Recipe: Yummy With Mentsuyu! The Golden Ratio for Fried Pork Cutlet Rice Bowl or Chicken & Egg Rice Bowl!

  • 2 min read
  • Dec 14, 2021

With Mentsuyu! The Golden Ratio for Fried Pork Cutlet Rice Bowl or Chicken & Egg Rice Bowl!. The Golden Ratio for Fried Pork Cutlet Rice Bowl or Chicken & Egg Rice Bowl!. I've always made it this way. The Golden Ratio for Fried Pork Cutlet Rice Bowl or Chicken & Egg Rice Bowl! cutlet Pork cutlet • Japanese leek (onion.

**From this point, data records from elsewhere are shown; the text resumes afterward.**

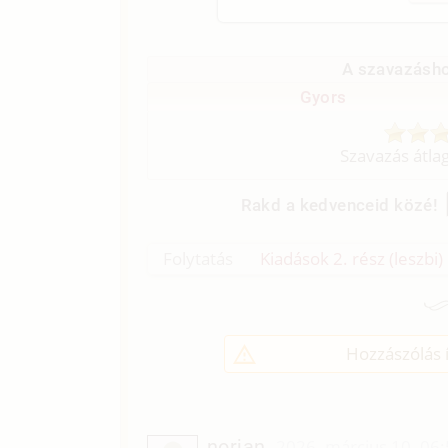
A szavazásho
Gyors
Szavazás átla
Rakd a kedvenceid közé!
Folytatás
Kiadások 2. rész (leszbi)
Hozzászólás í
norjan
2026. március 10. 06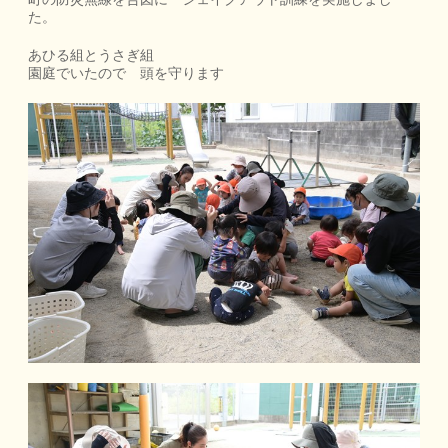
た。
あひる組とうさぎ組
園庭でいたので 頭を守ります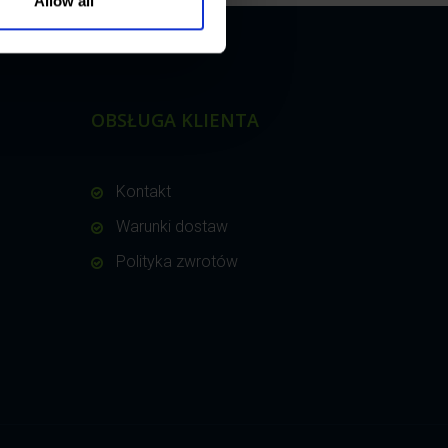
Allow all
OBSŁUGA KLIENTA
Kontakt
Warunki dostaw
Polityka zwrotów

With Mentsuyu! The Golden Ratio for Fried Pork Cutlet Rice Bowl or Chicken & Egg Rice Bowl! Mix the sauce ingredients together in a saucepan until just boiling. Pour the sauce into a frying pan and boil the onions. Add the pork cutlet to the frying pan. You can have With Mentsuyu! The Golden Ratio for Fried Pork Cutlet Rice Bowl or Chicken & Egg Rice Bowl! using 9 ingredients and 11 steps. Here is how you make that.

Ingredients of With Mentsuyu! The Golden Ratio for Fried Pork Cutlet Rice Bowl or Chicken & Egg Rice Bowl!

  1. It’s 1 of cutlet Pork cutlet.
  2. It’s 1/2 of Japanese leek (onion).
  3. You need 2 tbsp of ○Mentsuyu (3x concentrate).
  4. Prepare 70 ml of ○Water.
  5. Prepare 1 tsp of ○Soy sauce.
  6. You need 1 tsp of ○Sugar.
  7. It’s 1 tbsp of ○Sake.
  8. You need 1 tbsp of ○Mirin.
  9. You need 2 of Eggs.

Cover with a beaten egg and cook until the egg sets. Fill a large bowl not quite full of rice and pork. Coat pork with panko breadcrumbs and set aside on a platter. To enjoy Chicken Katsudon, serve the golden fried chicken cutlet with savory-sweet onions cooked in dashi and eggs over hot steamed rice in a bowl.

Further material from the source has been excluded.